According to the latest analysis from Fitch Ratings, the possibility of an oversupplied LNG market, combined with more competitive Asian LNG prices, has introduced an uncertain outlook for projects in the US.
Fitch believes that the global LNG market may become oversupplied over the next five years, as new LNG capacity comes to market. Global LNG capacity, which includes existing and under-construction projects, is anticipated to reach approximately 420 million tpy by 2020.
In an LNG oversupply scenario, Fitch anticipates that the prospects for new US LNG capacity would weaken as other established LNG players, such as Qatar and Australia, could price at operating costs. The US LNG fixed take-or-pay payments, opportunity cost of Henry Hub (HH) natural gas domestically, and distance from LNG demand centres could hinder the progress of projects in the US.
Reduced US contracting and final investment decision (FID) momentum, including BG’s decision to delay FID on Lake Charles LNG until 2016, suggests that offtakers are re-evaluating and looking for improved visibility on economics in the longer-term.
While Fitch expects oil-linked LNG prices to provide US projects with favourable Asian export prospects, the possible delinking of Asian LNG and oil prices could increase the economic dependence of US LNG on low HH prices to stay competitive. Fitch expects Asian counterparties will seek more competitive LNG prices.

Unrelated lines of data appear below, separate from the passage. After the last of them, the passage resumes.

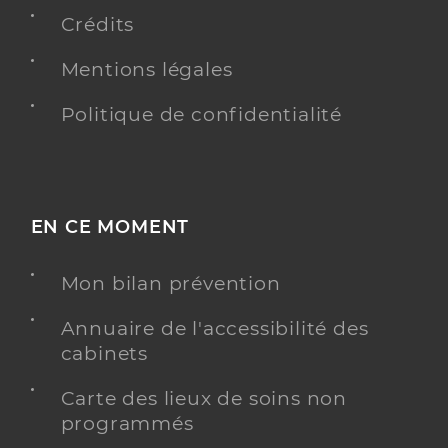
Conventionné
Crédits
Y ALLER
Mentions légales
Politique de confidentialité
Dr Saint Genez Emilie
Professionel de santé
Chirurgien-dentiste
EN CE MOMENT
Chirurgie dentaire
Spécialités
Adresse
67 Rue Paul Doumer, 17200 Royan
Mon bilan prévention
Téléphone
0546224545
Annuaire de l'accessibilité des
cabinets
Y ALLER
Carte des lieux de soins non
programmés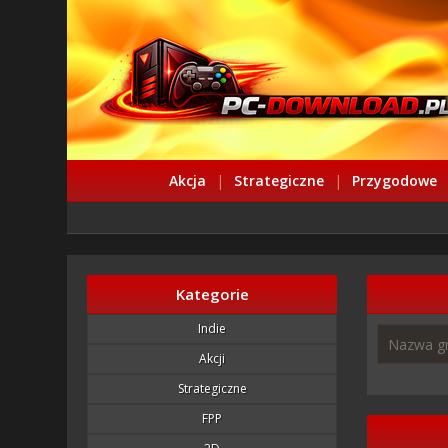
Akcja
|
Strategiczne
|
Przygodowe
Kategorie
Indie
Akcji
Strategiczne
FPP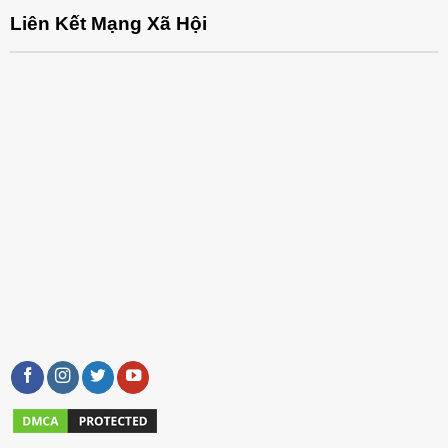
Liên Kết Mạng Xã Hội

The possible LNG supply/demand imbalance, in conjunction with Asia's large import market position, rising mix of non-long-term LNG trade, and estimated LNG contract expiration profile may provide Asian LNG importers with more pricing leverage.
Recent Brent oil and HH pricing of approximately US$65 - US$70/bbl and US$2.50 - US$2.75/million Btu, respectively, creates an attractive oil-linked Asian export opportunity for US LNG. However, recent lower spot prices for Asian and European LNG deliveries provide near break-even margins. This difference in LNG economics occurs despite HH prices being at historic lows and illustrates the pricing support provided by oil-linkage.

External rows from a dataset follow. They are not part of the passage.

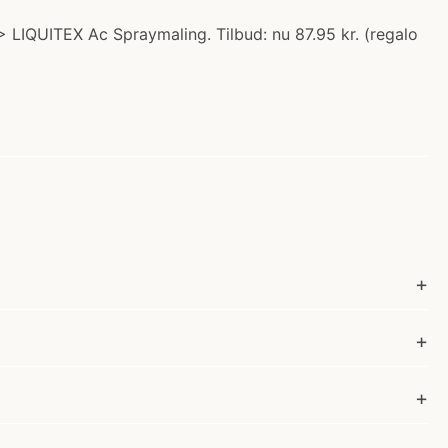
LIQUITEX Ac Spraymaling. Tilbud: nu 87.95 kr. (regalo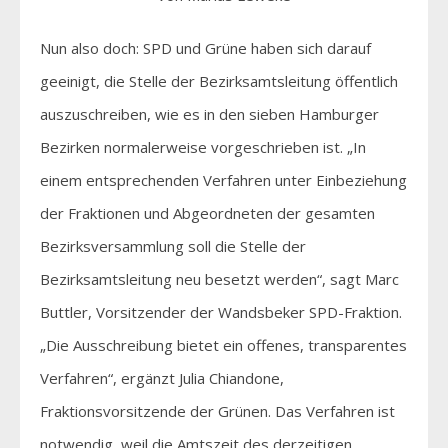
Nun also doch: SPD und Grüne haben sich darauf
geeinigt, die Stelle der Bezirksamtsleitung öffentlich
auszuschreiben, wie es in den sieben Hamburger
Bezirken normalerweise vorgeschrieben ist. „In
einem entsprechenden Verfahren unter Einbeziehung
der Fraktionen und Abgeordneten der gesamten
Bezirksversammlung soll die Stelle der
Bezirksamtsleitung neu besetzt werden“, sagt Marc
Buttler, Vorsitzender der Wandsbeker SPD-Fraktion.
„Die Ausschreibung bietet ein offenes, transparentes
Verfahren“, ergänzt Julia Chiandone,
Fraktionsvorsitzende der Grünen. Das Verfahren ist
notwendig, weil die Amtszeit des derzeitigen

In conclusion, Fitch believes that additions to new US LNG capacity will slow considerably over the medium-term. New capacity in the US is expected to be mainly comprised of under-construction and later-stage development projects and train expansions. Fitch expects brownfield projects to remain favoured due to their capital cost and, to the extent regasification terminals are made available, operational flexibility advantages. This should lead to a crowding out of greenfield projects. However, greenfield projects may improve their prospects by reducing capital costs and/or accepting lower returns.